Grass Lawn, built in 1836 as a summer home for a Port Gibson surgeon, was the second-oldest home in Gulfport. Made of cypress and the sturdy yellow pine that used to grow in South Mississippi's ancient forests, it was of "pegged" construction.
   It was built on the beachfront more than 60 years before Gulfport became a city.
   The original Roberts family sold it to the Milner family in 1904, when the Grass Lawn land was subdivided. The Milner family has a long history in politics and soft-drink bottling.
   The city became owner in the early 1970s after the late Gulfport civic activist Esther Barrett rallied support for it to become a city landmark instead of falling into the hands of developers.

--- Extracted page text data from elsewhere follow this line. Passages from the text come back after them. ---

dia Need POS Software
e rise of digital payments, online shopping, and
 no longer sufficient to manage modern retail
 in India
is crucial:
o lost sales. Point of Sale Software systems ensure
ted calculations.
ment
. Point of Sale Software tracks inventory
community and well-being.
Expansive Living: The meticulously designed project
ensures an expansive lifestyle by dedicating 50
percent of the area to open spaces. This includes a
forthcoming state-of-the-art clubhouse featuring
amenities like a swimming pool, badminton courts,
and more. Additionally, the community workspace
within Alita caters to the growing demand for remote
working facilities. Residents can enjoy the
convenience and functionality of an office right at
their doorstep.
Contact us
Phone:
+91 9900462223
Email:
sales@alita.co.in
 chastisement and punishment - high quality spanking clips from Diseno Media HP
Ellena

It was restored, listed on the National Register of Historic Places and used by the city for all kinds of events, from impressing out-of-town dignitaries to weddings and other social gatherings.

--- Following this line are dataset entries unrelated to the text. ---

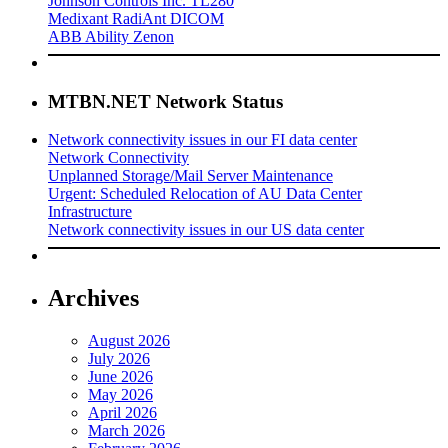
Johnson Controls Inc. TL280
Medixant RadiAnt DICOM
ABB Ability Zenon
MTBN.NET Network Status
Network connectivity issues in our FI data center
Network Connectivity
Unplanned Storage/Mail Server Maintenance
Urgent: Scheduled Relocation of AU Data Center
Infrastructure
Network connectivity issues in our US data center
Archives
August 2026
July 2026
June 2026
May 2026
April 2026
March 2026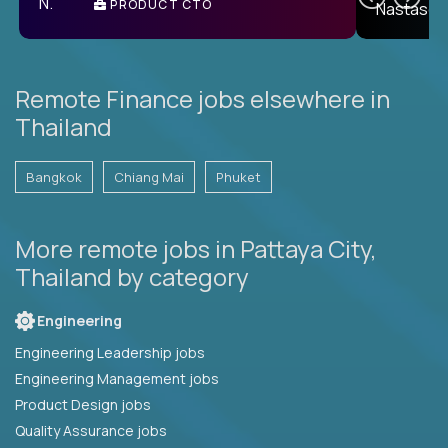
PRODUCT CTO
E
Remote Finance jobs elsewhere in
Thailand
Bangkok
Chiang Mai
Phuket
More remote jobs in Pattaya City,
Thailand by category
Engineering
Engineering Leadership jobs
Engineering Management jobs
Product Design jobs
Quality Assurance jobs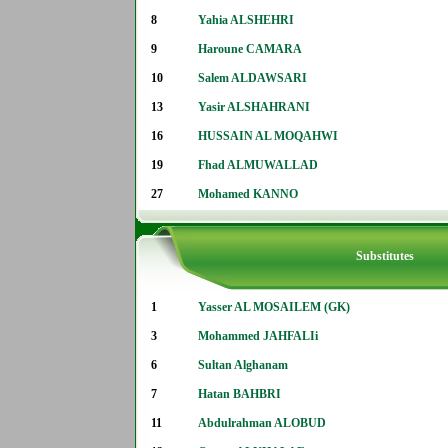
8
Yahia ALSHEHRI
9
Haroune CAMARA
10
Salem ALDAWSARI
13
Yasir ALSHAHRANI
16
HUSSAIN AL MOQAHWI
19
Fhad ALMUWALLAD
27
Mohamed KANNO
Substitutes
1
Yasser AL MOSAILEM (GK)
3
Mohammed JAHFALIi
6
Sultan Alghanam
7
Hatan BAHBRI
11
Abdulrahman ALOBUD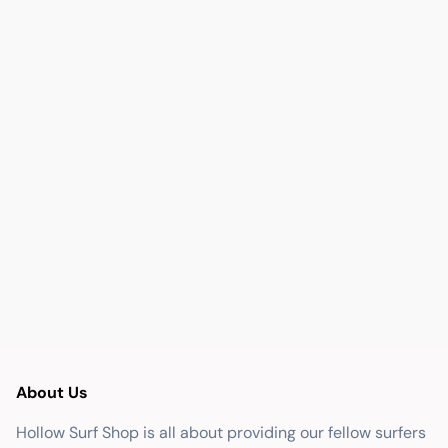
About Us
Hollow Surf Shop is all about providing our fellow surfers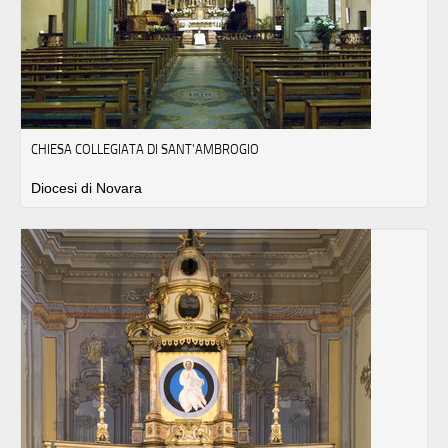
CHIESA COLLEGIATA DI SANT'AMBROGIO
Diocesi di Novara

   Katrina did what nearly two centuries of other storms could not; Grass Lawn is now rubble.
   "Grass Lawn will be reconstructed," said Libby Milner Roland, Gulfport councilwoman for Ward 2, which includes the Grass Lawn property. "We're going to have to wait to determine at what height it will be reconstructed.
   "After Katrina, volunteers started immediately salvaging the old wood and the timbers from Grass Lawn and from other older houses, which can be used in the reconstruction.
   "Every piece of wood that can be identified as Grass Lawn is being saved. The mayor and city realize Grass Lawn is an important part of our heritage."